Personal information
- Born: January 15, 1996 (age 30)
- Listed height: 6 ft 6 in (1.98 m)
- Listed weight: 220 lb (100 kg)

Career information
- High school: Whitefish Bay (Whitefish Bay, Wisconsin); Brewster Academy (Wolfeboro, New Hampshire);
- College: UMBC (2015–2019)
- NBA draft: 2019: undrafted
- Playing career: 2019–present
- Position: Shooting guard

Career history
- 2019–2020: Ehingen Urspring

Career highlights
- Academic All-American of the Year (2019); First-team All-America East (2019);

= Joe Sherburne =

American basketball player (born 1996)

Joe Sherburne (born January 15, 1996) is an American former professional basketball player who played for Ehingen Urspring of the ProA. He played college basketball for UMBC.

==Early life==
Sherburne attended Whitefish Bay High School in Wisconsin. As a freshman, he won a state title but rarely played on the team. Sherburne was named honorable-mention All State in Division 2 during his senior season, but only received offers from several Division II programs. He transferred to Brewster Academy for his postgraduate season, where he was primarily a bench player. Sherburne performed well at a showcase and received a scholarship offer from UMBC, and he committed several weeks later.

==College career==
Sherburne averaged 10.5 points and 4.5 rebounds per game as a freshman and was named to the America East All-Rookie Team. On December 7, 2016, Sherburne scored a career-high 28 points in a 78–70 win over Mount St. Mary's. As a sophomore, Sherburne averaged 10.9 points and 4.0 rebounds per game on a team that finished 21–13. He averaged 10.7 points and 3.9 rebounds per game as a junior, helping the team reach the NCAA Tournament. Sherburne scored 14 points in the Retrievers' upset of Virginia in the first round of the 2018 NCAA Tournament, becoming the first 16 seed to defeat a 1 seed.
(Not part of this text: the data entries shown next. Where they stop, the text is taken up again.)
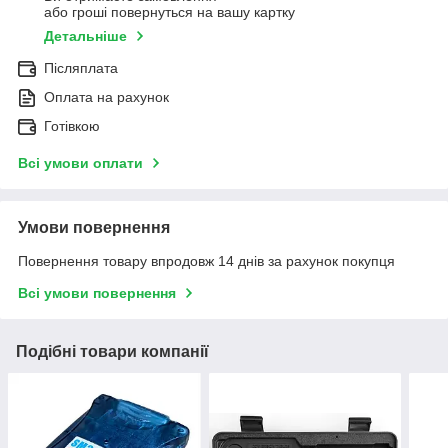
або гроші повернуться на вашу картку
Детальніше
Післяплата
Оплата на рахунок
Готівкою
Всі умови оплати
Умови повернення
Повернення товару впродовж 14 днів за рахунок покупця
Всі умови повернення
Подібні товари компанії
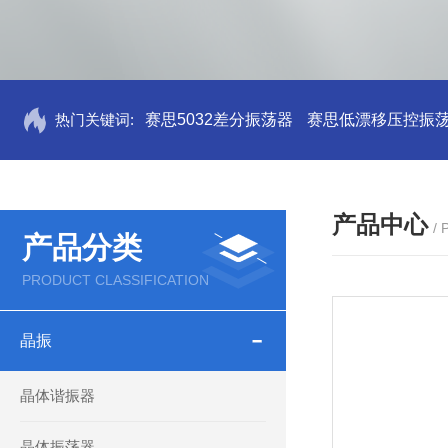
热门关键词:
赛思5032差分振荡器
赛思低漂移压控振
产品中心
/
产品分类
PRODUCT CLASSIFICATION
晶振
晶体谐振器
晶体振荡器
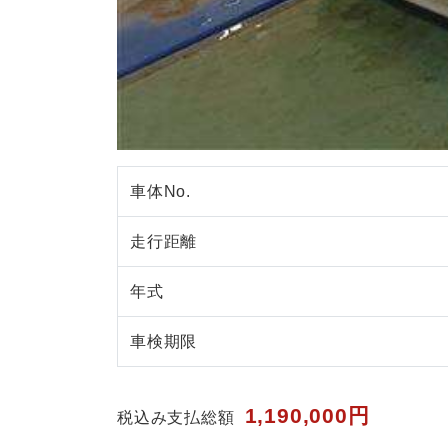
車体No.
走行距離
年式
車検期限
1,190,000円
税込み支払総額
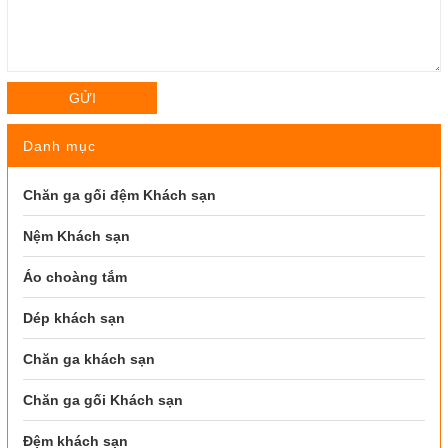
GỬI
Danh mục
Chăn ga gối đệm Khách sạn
Nệm Khách sạn
Áo choàng tắm
Dép khách sạn
Chăn ga khách sạn
Chăn ga gối Khách sạn
Đệm khách sạn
As a senior, Sherburne averaged 13.9 points and 5.6 rebounds per game for another 20-win team. He was named to the First Team All-America East. Sherburne was named the 2019 Academic All-American of the Year after graduating from UMBC in three years with a 4.0 GPA and pursued his master's degree in data science. He was a repeat selection to the First Team Academic All-American, and became the first America East player to be named Academic All-American of the Year. Sherburne finished his UMBC career with the school record for starts, was the sixth all-time scoring leader and is the 1st player in school history with 1500 points, 600 rebounds and 200 assists.

==Professional career==
In July 2019, Sherburne signed with Ehingen Urspring of the German ProA. He suffered an injury early in the season.

==Personal life==
Sherburne is the son of Jan and Paul Sherburne, who attended Marquette University Law School, and he has two brothers. Sherburne's brother Jimmy played college basketball at Princeton and helped the team reach the 2011 NCAA Tournament. He is a Green Bay Packers fan and attracted the attention of Packers quarterback Aaron Rodgers after the Virginia upset.